Gangguan pasokan ini mulai dirasakan langsung oleh konsumen. Harga bensin ritel di Amerika Serikat kini telah melampaui rata-rata nasional 3,45 dolar per galon.
Analis dari GasBuddy, Patrick De Haan, bahkan memperkirakan peluang harga bensin nasional mencapai 4 dolar per galon dalam sebulan ke depan mencapai 80 persen.
Di tengah kenaikan harga energi, Donald Trump menyatakan dirinya tidak khawatir terhadap lonjakan harga minyak.
Presiden AS itu mengatakan harga energi akan turun dengan cepat setelah konflik berakhir dan menyebut kenaikan harga sebagai “harga kecil yang harus dibayar demi keamanan dan perdamaian dunia”.
Sementara itu, pemimpin minoritas Senat AS Chuck Schumer mendesak pemerintah untuk menggunakan Strategic Petroleum Reserve guna menstabilkan pasar energi.
Pemerintah AS juga berupaya membuka kembali jalur pengiriman minyak melalui Selat Hormuz.

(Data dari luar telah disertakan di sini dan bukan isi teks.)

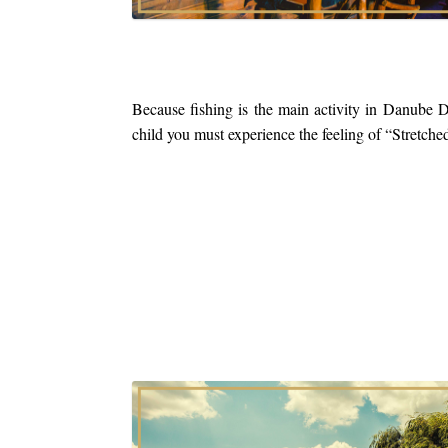
Because fishing is the main activity in Danube D
child you must experience the feeling of “Stretche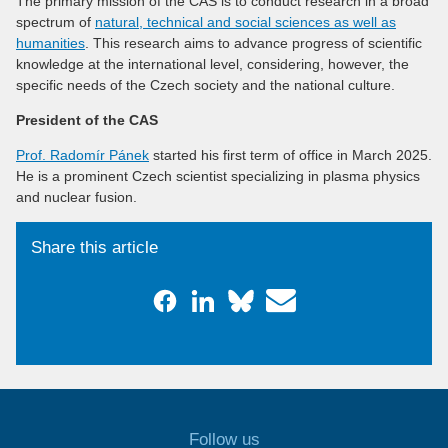
The primary mission of the CAS is to conduct research in a broad
spectrum of
natural, technical and social sciences as well as
humanities
. This research aims to advance progress of scientific
knowledge at the international level, considering, however, the
specific needs of the Czech society and the national culture.
President of the CAS
Prof. Radomír Pánek
started his first term of office in March 2025.
He is a prominent Czech scientist specializing in plasma physics
and nuclear fusion.
Share this article
Follow us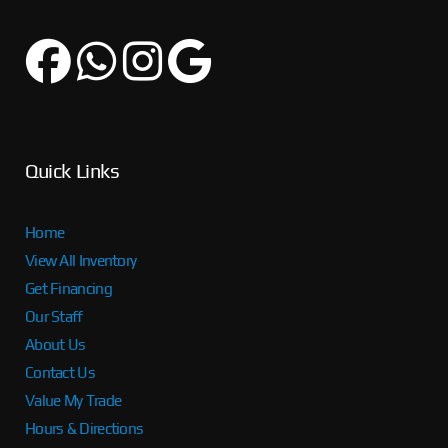
Quick Links
Home
View All Inventory
Get Financing
Our Staff
About Us
Contact Us
Value My Trade
Hours & Directions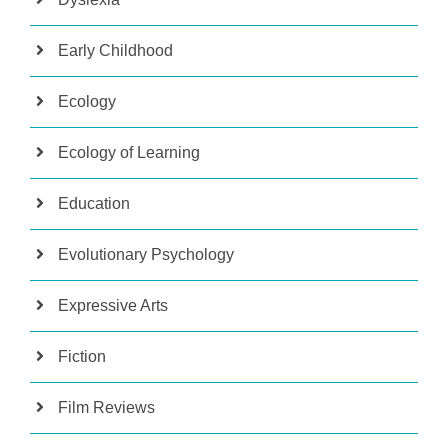
Early Childhood
Ecology
Ecology of Learning
Education
Evolutionary Psychology
Expressive Arts
Fiction
Film Reviews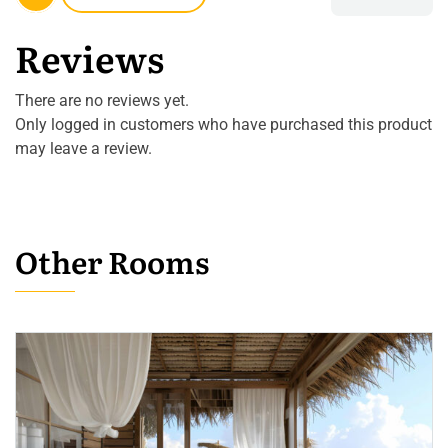
Reviews
There are no reviews yet.
Only logged in customers who have purchased this product
may leave a review.
Other Rooms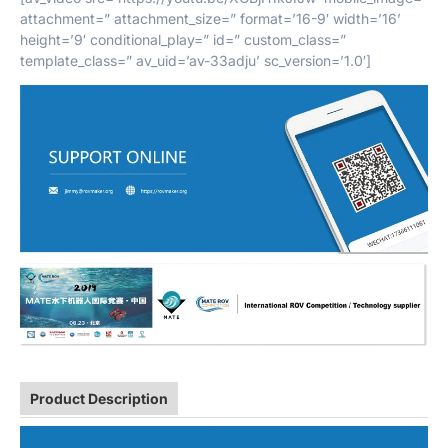
attachment=” attachment_size=” format=’16-9′ width=’16’
height=’9′ conditional_play=” id=” custom_class=”
template_class=” av_uid=’av-33adju’ sc_version=’1.0′]
Product Description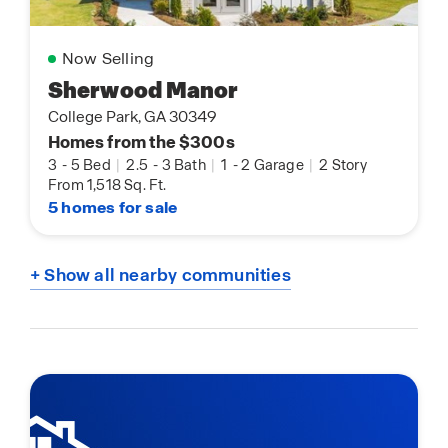
Now Selling
Sherwood Manor
College Park, GA 30349
Homes from the $300s
3
-
5 Bed
|
2.5
-
3 Bath
|
1
-
2 Garage
|
2 Story
From 1,518 Sq. Ft.
5 homes for sale
+ Show all nearby communities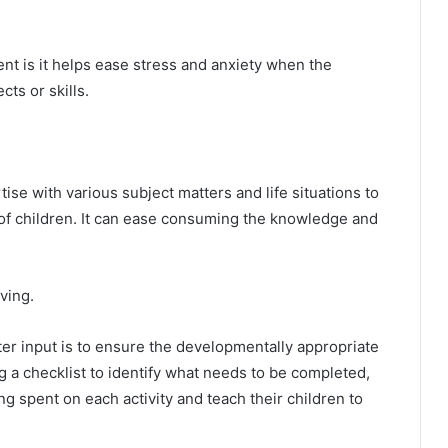
nt is it helps ease stress and anxiety when the
cts or skills.
se with various subject matters and life situations to
 of children. It can ease consuming the knowledge and
ving.
r input is to ensure the developmentally appropriate
 a checklist to identify what needs to be completed,
g spent on each activity and teach their children to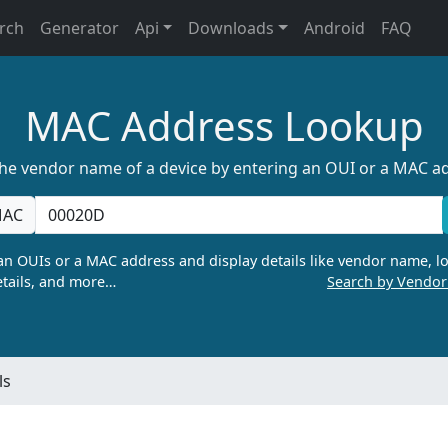
rch
Generator
Api
Downloads
Android
FAQ
MAC Address Lookup
the vendor name of a device by entering an OUI or a MAC a
AC
n OUIs or a MAC address and display details like vendor name, lo
tails, and more…
Search by Vendo
ls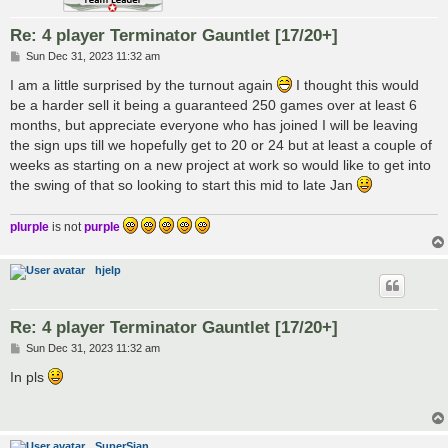
Re: 4 player Terminator Gauntlet [17/20+]
P
Sun Dec 31, 2023 11:32 am
o
s
I am a little surprised by the turnout again
I thought this would
t
be a harder sell it being a guaranteed 250 games over at least 6
months, but appreciate everyone who has joined I will be leaving
the sign ups till we hopefully get to 20 or 24 but at least a couple of
weeks as starting on a new project at work so would like to get into
the swing of that so looking to start this mid to late Jan
plurple
is not
purple
hjelp
Re: 4 player Terminator Gauntlet [17/20+]
P
Sun Dec 31, 2023 11:32 am
o
s
In pls
t
SuperSian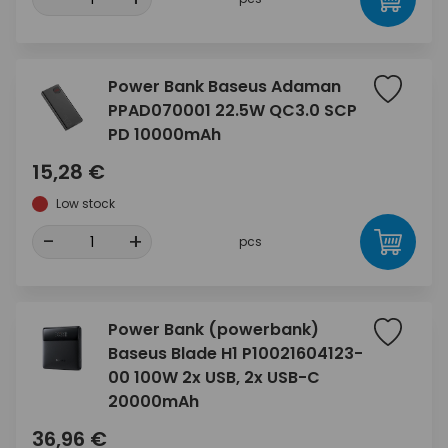
Power Bank Baseus Adaman
PPAD070001 22.5W QC3.0 SCP
PD 10000mAh
15,28 €
Low stock
-
+
pcs
Power Bank (powerbank)
Baseus Blade H1 P10021604123-
00 100W 2x USB, 2x USB-C
20000mAh
36,96 €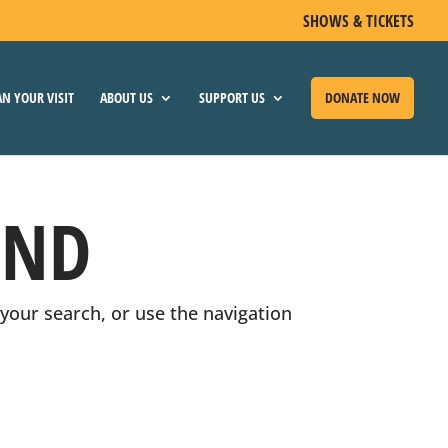
SHOWS & TICKETS
YOUR VISIT
ABOUT US
SUPPORT US
DONATE NOW
UND
your search, or use the navigation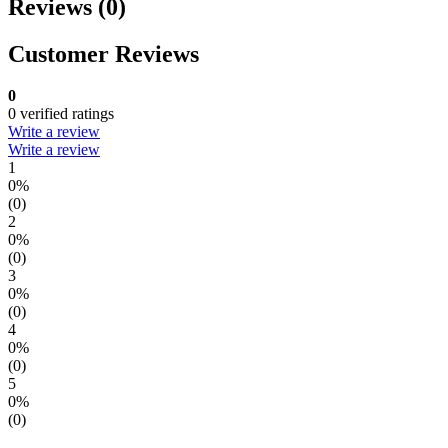
Reviews (0)
Customer Reviews
0
0 verified ratings
Write a review
Write a review
1
0%
(0)
2
0%
(0)
3
0%
(0)
4
0%
(0)
5
0%
(0)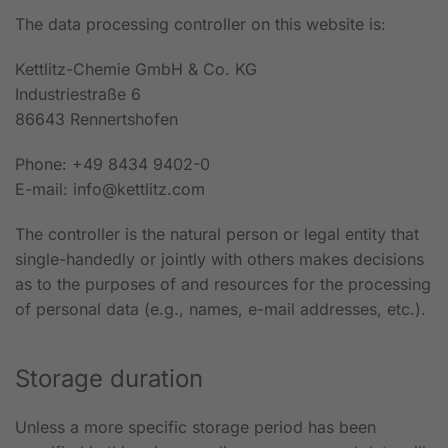
The data processing controller on this website is:
Kettlitz-Chemie GmbH & Co. KG
Industriestraße 6
86643 Rennertshofen
Phone: +49 8434 9402-0
E-mail: info@kettlitz.com
The controller is the natural person or legal entity that
single-handedly or jointly with others makes decisions
as to the purposes of and resources for the processing
of personal data (e.g., names, e-mail addresses, etc.).
Storage duration
Unless a more specific storage period has been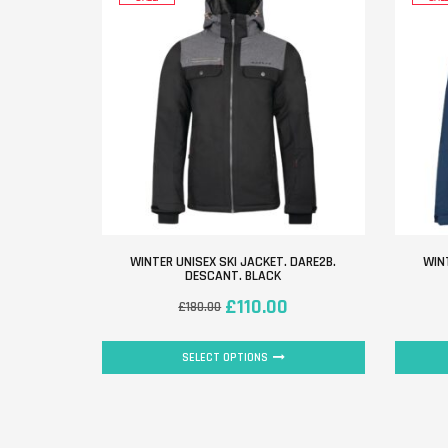
WINTER UNISEX SKI JACKET. DARE2B.
WINT
DESCANT. BLACK
£
110.00
£
180.00
SELECT OPTIONS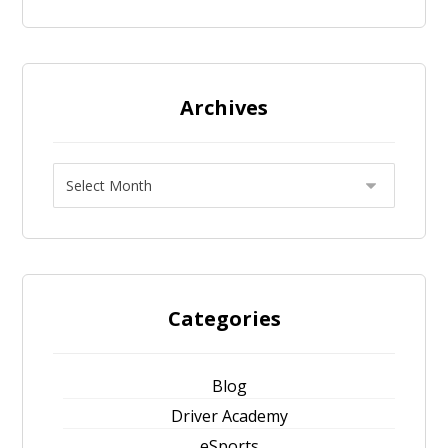
Archives
Categories
Blog
Driver Academy
eSports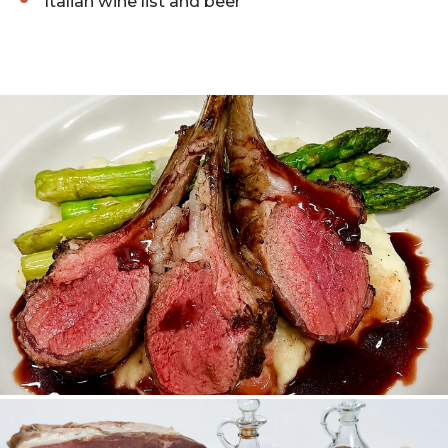
Italian wine list and beer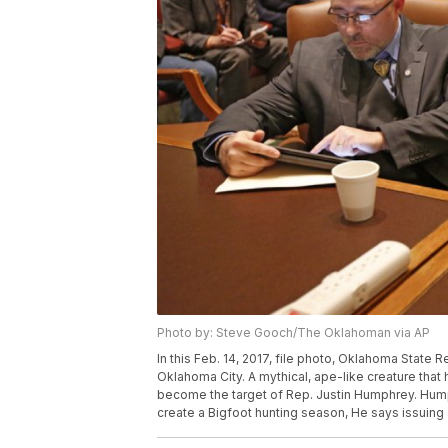
Photo by: Steve Gooch/The Oklahoman via AP
In this Feb. 14, 2017, file photo, Oklahoma State 
Oklahoma City. A mythical, ape-like creature tha
become the target of Rep. Justin Humphrey. Hump
create a Bigfoot hunting season, He says issuing 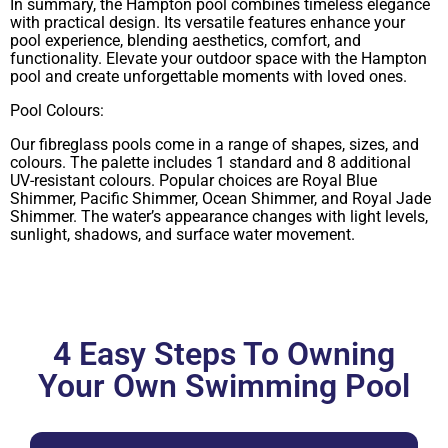
In summary, the Hampton pool combines timeless elegance
with practical design. Its versatile features enhance your
pool experience, blending aesthetics, comfort, and
functionality. Elevate your outdoor space with the Hampton
pool and create unforgettable moments with loved ones.
Pool Colours:
Our fibreglass pools come in a range of shapes, sizes, and
colours. The palette includes 1 standard and 8 additional
UV-resistant colours. Popular choices are Royal Blue
Shimmer, Pacific Shimmer, Ocean Shimmer, and Royal Jade
Shimmer. The water’s appearance changes with light levels,
sunlight, shadows, and surface water movement.
4 Easy Steps To Owning
Your Own Swimming Pool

Menteri Keuangan AS Scott Bessent mengatakan proses tersebut bisa memakan waktu satu hingga dua minggu sebelum kapal tanker kembali beroperasi normal.
Konflik yang dimulai setelah serangan gabungan Amerika Serikat dan Israel terhadap Iran pada akhir Februari kini tidak hanya memicu ketegangan militer, tetapi juga mengancam stabilitas pasar energi dan ekonomi global.
Baca juga: Bursa Saham Dunia Anjlok, Harga Minyak Meroket, Pasar Khawatirkan Pasokan
Dampak Bagi Indonesia
Lonjakan harga minyak dunia akibat meningkatnya ketegangan geopolitik di Timur Tengah mulai memberikan dampak langsung terhadap pasar keuangan Indonesia.
Nilai tukar rupiah hampir menyentuh level Rp17.000 per dolar AS, sementara Indeks Harga Saham Gabungan (IHSG) sempat anjlok hampir 5 persen pada perdagangan Senin (9/3/2026).
Pengamat mata uang dan komoditas Ibrahim Assuaibi mengatakan gejolak pasar dipicu oleh eskalasi konflik di Timur Tengah yang mendorong kenaikan tajam harga energi global.
“Rupiah dan Indeks Harga Saham Gabungan melemah. Bahkan IHSG sempat turun sekitar 5 persen, sementara rupiah mendekati Rp17.000 per dolar AS,” ujar Ibrahim kepada wartawan.
Menurutnya, tekanan terhadap pasar keuangan domestik terjadi karena kombinasi faktor eksternal dan kekhawatiran investor terhadap dampak ekonomi global dari konflik tersebut.
Kondisi ini semakin berat karena harga minyak mentah dunia, baik Crude Oil maupun Brent Crude, telah menembus level psikologis 100 dolar AS per barel.
Bahkan dalam perdagangan terbaru, harga minyak sempat berada di kisaran 117 dolar AS per barel.